Action item: Every record must appear in your copy exactly as written, with no pictures.

+ + + + + + +

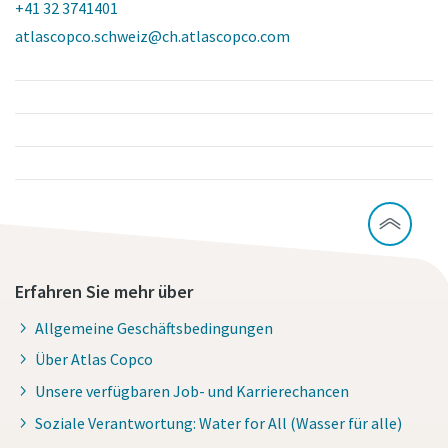
+41 32 3741401
atlascopco.schweiz@ch.atlascopco.com
Erfahren Sie mehr über
Allgemeine Geschäftsbedingungen
Über Atlas Copco
Unsere verfügbaren Job- und Karrierechancen
Soziale Verantwortung: Water for All (Wasser für alle)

+ + + + + + +

Answer for the task:
+41 32 3741401
atlascopco.schweiz@ch.atlascopco.com
Erfahren Sie mehr über
Allgemeine Geschäftsbedingungen
Über Atlas Copco
Unsere verfügbaren Job- und Karrierechancen
Soziale Verantwortung: Water for All (Wasser für alle)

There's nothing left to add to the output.